Pour lancer son activité, Initiative Périgord a bénéficié d’un fonds alloué par le Feder (Fonds de développement rural de l’Union européenne) complété et abondé quelques années après par le conseil régional d’Aquitaine. Ces fonds sont régénérés au fur et à mesure des remboursements des prêts alloués aux porteurs de projet.
L’an passé, 1,3 million d’euros de prêt a été accordé pour compléter le financement des 45 projets présentés à Initiative Périgord. Depuis le lancement du dispositif, les prêts alloués s’élèvent à 3 millions d’euros.
Les dossiers d’installation, traités par Initiative Périgord, renforcent l’émergence d’exploitations affranchies des marchés des matières premières agricoles. Ils privilégient la production et la commercialisation en ventes directes. 60 % des postulants aux prêts d’honneur ne sont pas issus du monde agricole (tout au plus ont-ils des liens familiaux éloignés ou des souvenirs de vacances passés dans une ferme).
Les candidats à l’installation, qui font appel à Initiative Agri Nouvelle Aquitaine, sont des femmes et des hommes diplômés mais pas forcément en agriculture. Ils se reconvertissent professionnellement dans cette activité après avoir exercé d’autres fonctions pendant plus de dix, voire, vingt ans.
Parmi ces candidats, la tranche d’âge des 30-40 ans est majoritaire. Leur attrait pour la Dordogne s’explique par les opportunités qu’offrent le département, le climat (on peut tout faire) et par le prix du foncier bon marché.
Et parmi l’ensemble des porteurs de projets, seuls 10 % sont étrangers. Cette année, Initiative Agri Nouvelle Aquitaine accordera un prêt d’honneur à Rustem, un agriculteur kurde de Turquie, éleveur d’ovins et producteur de noix depuis quelques mois. Fils de maquignon, il est le premier Turc a acquérir en France le statut d’agriculteur.

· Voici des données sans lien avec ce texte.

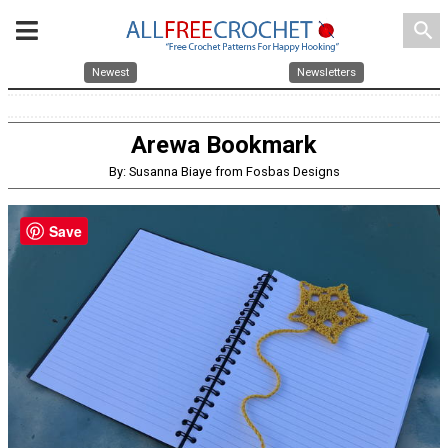
search
Newest
Newsletters
Arewa Bookmark
By: Susanna Biaye from Fosbas Designs
Save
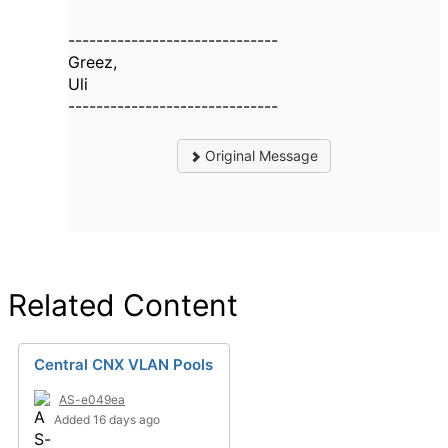
------------------------------
Greez,
Uli
------------------------------
Original Message
Related Content
Central CNX VLAN Pools
AS-e049ea
Added 16 days ago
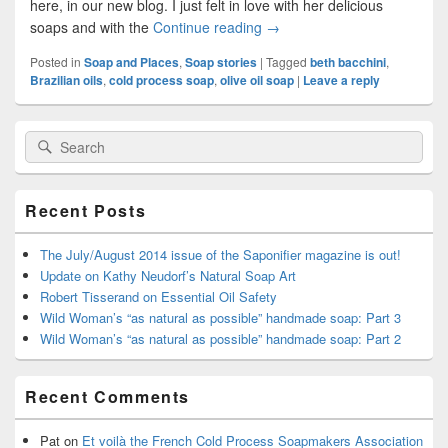
here, in our new blog. I just felt in love with her delicious
soaps and with the
Continue reading
Beth in Brazil: “My commitm
→
Posted in
Soap and Places
,
Soap stories
|
Tagged
beth bacchini
,
Brazilian oils
,
cold process soap
,
olive oil soap
|
Leave a reply
Primary
Search
Search
Sidebar
for:
Widget
Area
Recent Posts
The July/August 2014 issue of the Saponifier magazine is out!
Update on Kathy Neudorf’s Natural Soap Art
Robert Tisserand on Essential Oil Safety
Wild Woman’s “as natural as possible” handmade soap: Part 3
Wild Woman’s “as natural as possible” handmade soap: Part 2
Recent Comments
Pat
on
Et voilà the French Cold Process Soapmakers Association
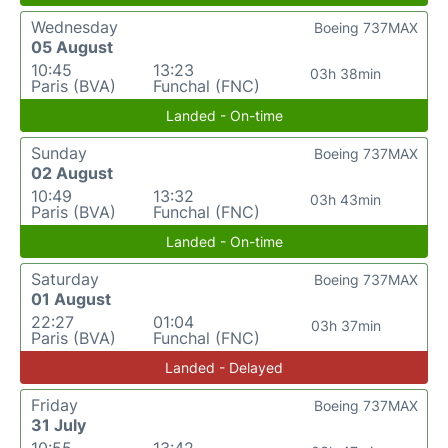
Wednesday
Boeing 737MAX
05 August
10:45
13:23
03h 38min
Paris (BVA)
Funchal (FNC)
Landed - On-time
Sunday
Boeing 737MAX
02 August
10:49
13:32
03h 43min
Paris (BVA)
Funchal (FNC)
Landed - On-time
Saturday
Boeing 737MAX
01 August
22:27
01:04
03h 37min
Paris (BVA)
Funchal (FNC)
Landed - Delayed
Friday
Boeing 737MAX
31 July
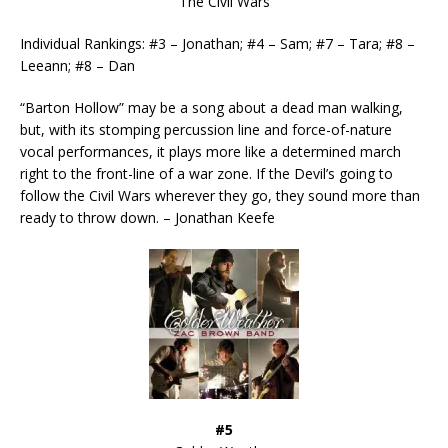
The Civil Wars
Individual Rankings: #3 – Jonathan; #4 – Sam; #7 – Tara; #8 –
Leeann; #8 – Dan
“Barton Hollow” may be a song about a dead man walking,
but, with its stomping percussion line and force-of-nature
vocal performances, it plays more like a determined march
right to the front-line of a war zone. If the Devil’s going to
follow the Civil Wars wherever they go, they sound more than
ready to throw down. – Jonathan Keefe
#5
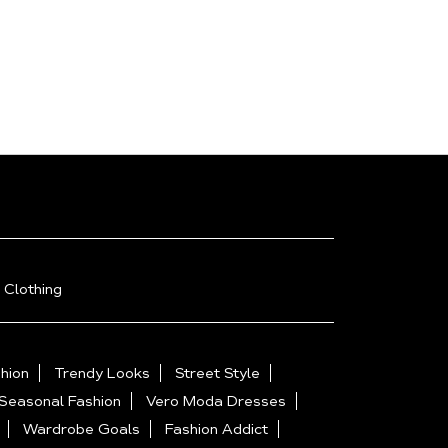
 Clothing
hion
Trendy Looks
Street Style
Seasonal Fashion
Vero Moda Dresses
Wardrobe Goals
Fashion Addict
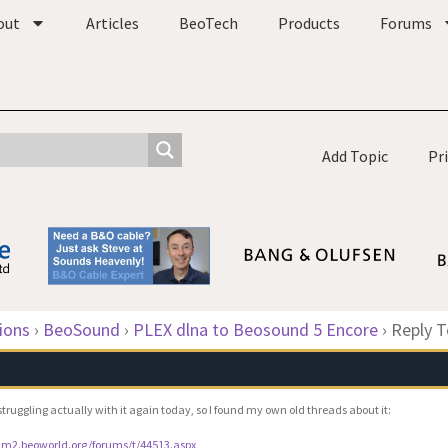
out
Articles
BeoTech
Products
Forums
Add Topic
Pr
ions
›
BeoSound
›
PLEX dlna to Beosound 5 Encore
›
Reply T
struggling actually with it again today, so I found my own old threads about it:
rum2.beoworld.org/forums/t/44513.aspx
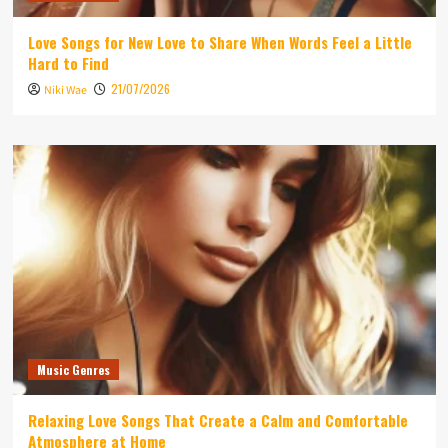
Love Songs for New Love to Share When Words Feel a Little
Hard to Find
21/07/2026
Niki Wae
Music Genres
Relaxing Love Songs That Create a Calm and Comfortable
Atmosphere at Home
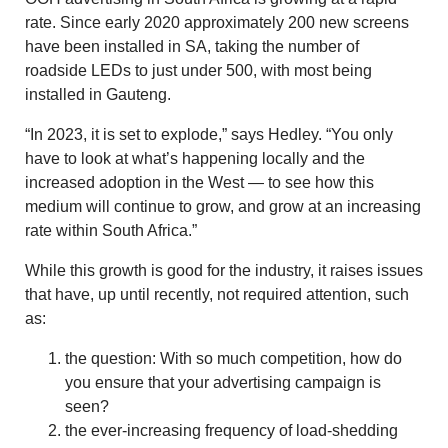
rate. Since early 2020 approximately 200 new screens
have been installed in SA, taking the number of
roadside LEDs to just under 500, with most being
installed in Gauteng.
“In 2023, it is set to explode,” says Hedley. “You only
have to look at what’s happening locally and the
increased adoption in the West — to see how this
medium will continue to grow, and grow at an increasing
rate within South Africa.”
While this growth is good for the industry, it raises issues
that have, up until recently, not required attention, such
as:
the question: With so much competition, how do
you ensure that your advertising campaign is
seen?
the ever-increasing frequency of load-shedding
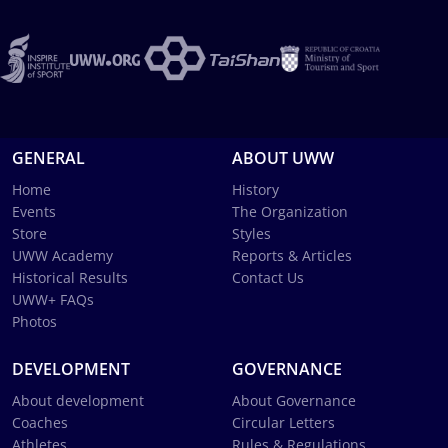
GENERAL
ABOUT UWW
Home
History
Events
The Organization
Store
Styles
UWW Academy
Reports & Articles
Historical Results
Contact Us
UWW+ FAQs
Photos
DEVELOPMENT
GOVERNANCE
About development
About Governance
Coaches
Circular Letters
Athletes
Rules & Regulations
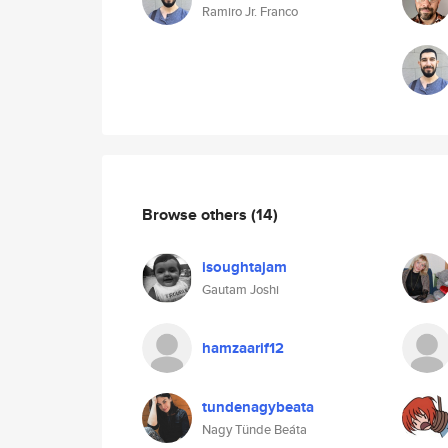
Ramiro Jr. Franco
Browse others
(14)
isoughtajam
Gautam Joshi
hamzaarif12
tundenagybeata
Nagy Tünde Beáta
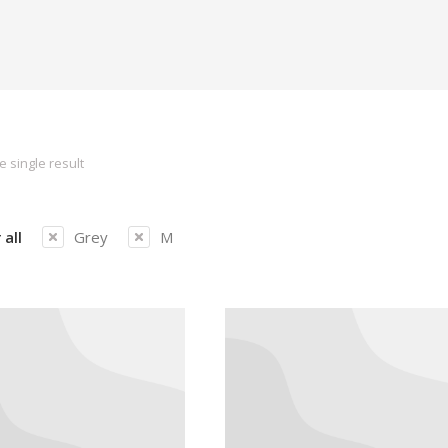
 single result
 all
Grey
M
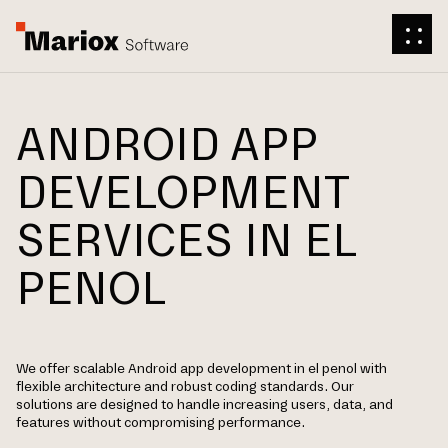
ANDROID APP
DEVELOPMENT
SERVICES IN EL
PENOL
We offer scalable Android app development in el penol with
flexible architecture and robust coding standards. Our
solutions are designed to handle increasing users, data, and
features without compromising performance.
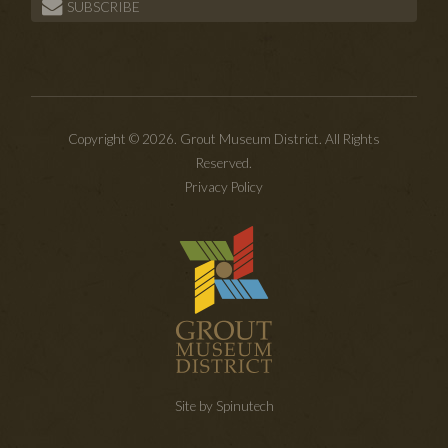
SUBSCRIBE
Copyright © 2026. Grout Museum District. All Rights
Reserved.
Privacy Policy
Site by Spinutech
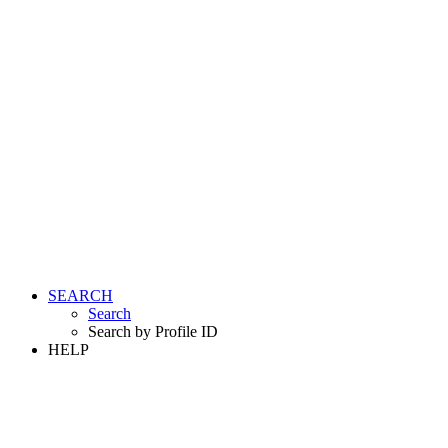
SEARCH
Search
Search by Profile ID
HELP
LOGIN
REGISTER FREE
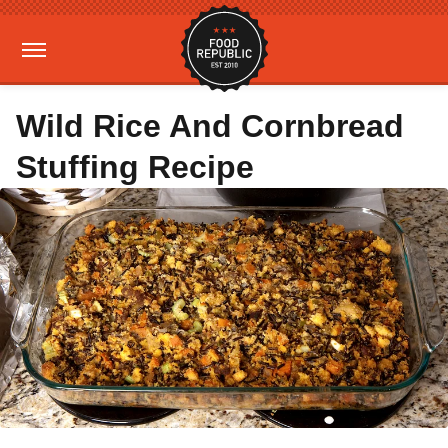
Wild Rice And Cornbread
Stuffing Recipe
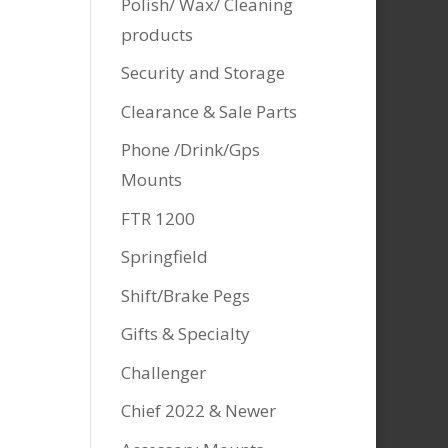
Polish/ Wax/ Cleaning
products
Security and Storage
Clearance & Sale Parts
Phone /Drink/Gps
Mounts
FTR 1200
Springfield
Shift/Brake Pegs
Gifts & Specialty
Challenger
Chief 2022 & Newer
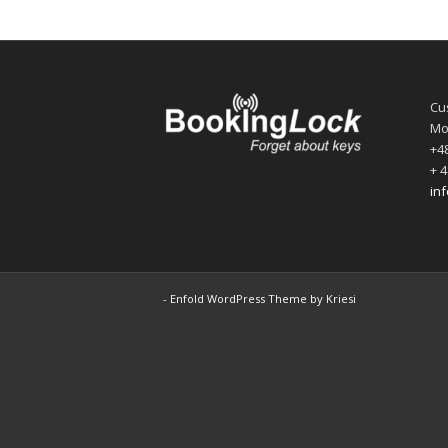
Cu
Mo
+48
+ 4
in
-
Enfold WordPress Theme by Kriesi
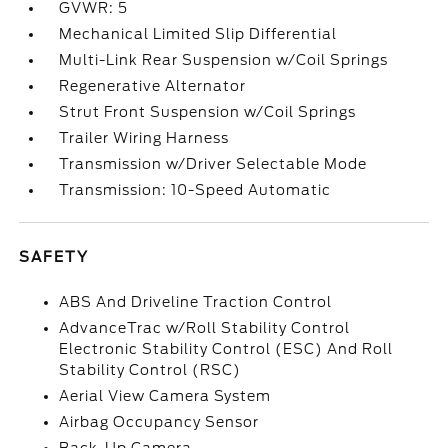
GVWR: 5
Mechanical Limited Slip Differential
Multi-Link Rear Suspension w/Coil Springs
Regenerative Alternator
Strut Front Suspension w/Coil Springs
Trailer Wiring Harness
Transmission w/Driver Selectable Mode
Transmission: 10-Speed Automatic
SAFETY
ABS And Driveline Traction Control
AdvanceTrac w/Roll Stability Control
Electronic Stability Control (ESC) And Roll
Stability Control (RSC)
Aerial View Camera System
Airbag Occupancy Sensor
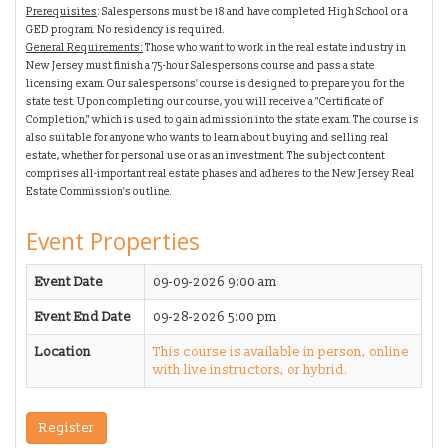
Prerequisites
: Salespersons must be 18 and have completed High School or a
GED program. No residency is required.
General Requirements:
Those who want to work in the real estate industry in
New Jersey must finish a 75-hour Salespersons course and pass a state
licensing exam. Our salespersons' course is designed to prepare you for the
state test. Upon completing our course, you will receive a "Certificate of
Completion," which is used to gain admission into the state exam.
The course is
also suitable for anyone who wants to learn about buying and selling real
estate, whether for personal use or as an investment.
The subject content
comprises all-important real estate phases and adheres to the New Jersey Real
Estate Commission's outline.
Event Properties
Event Date
09-09-2026 9:00 am
Event End Date
09-28-2026 5:00 pm
Location
This course is available in person, online
with live instructors, or hybrid.
Register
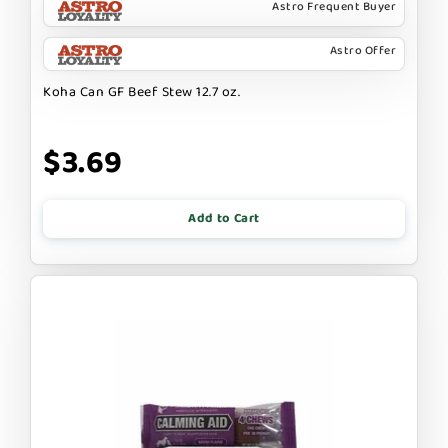
Astro Frequent Buyer
Astro Offer
Koha Can GF Beef Stew 12.7 oz.
$3.69
Add to Cart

Le projet initiative Périgord fait des émules. En Auvergne, de département de l’Ariège se lance seule dans le dispositif. La région Nord semble étendre son programme d’installation qu’elle avait lancé il y a plus de vingt ans pour faciliter la reconversion de chômeurs vers une agriculture privilégiant les circuits courts. Dans cette région fortement peuplée, l’agriculture périurbaine est commune.
Pour le candidat : ne pas être éligible à la DJA (pour les moins de 40 ans : non titulaires d’un diplôme de niveau 4 agricole et ne pouvant pas bénéficier de la dérogation)
Au moment du dépôt de la demande : ne pas être installé, ou être installé depuis moins d’un an (inscription MSA). Les agriculteurs déjà installé comme cotisant solidaire ou à titre secondaire sont aussi éligibles à Initiative Agri Nouvelle Aquitaine.
Dans tous les cas de figure, le projet doit aboutir à l’installation d’un chef d’exploitation à titre principal au moment du déblocage du prêt d’honneur.
Da Le plan de financement doit obligatoirement comporter :
– un emprunt bancaire qui doit être supérieur ou égal au prêt d’honneur ;
– si possible un apport personnel qui peut être valorisé en nature (foncier inclus) et/ou en numéraire.
Investissements pris en compte pour l’évaluation du montant du prêt d’honneur : tous les types d’investissements liés à l’exploitation agricole peuvent être pris en compte pour l’évaluation du montant du prêt d’honneur : parts sociales, moyens de production neufs ou occasion, foncier, cheptel, besoin en fonds de roulement …
Apports personnels : tous les apports personnels valorisés en nature peuvent être pris en compte : matériel, foncier, cheptel…Ils doivent être justifiés au moment du décaissement du prêt d’honneur.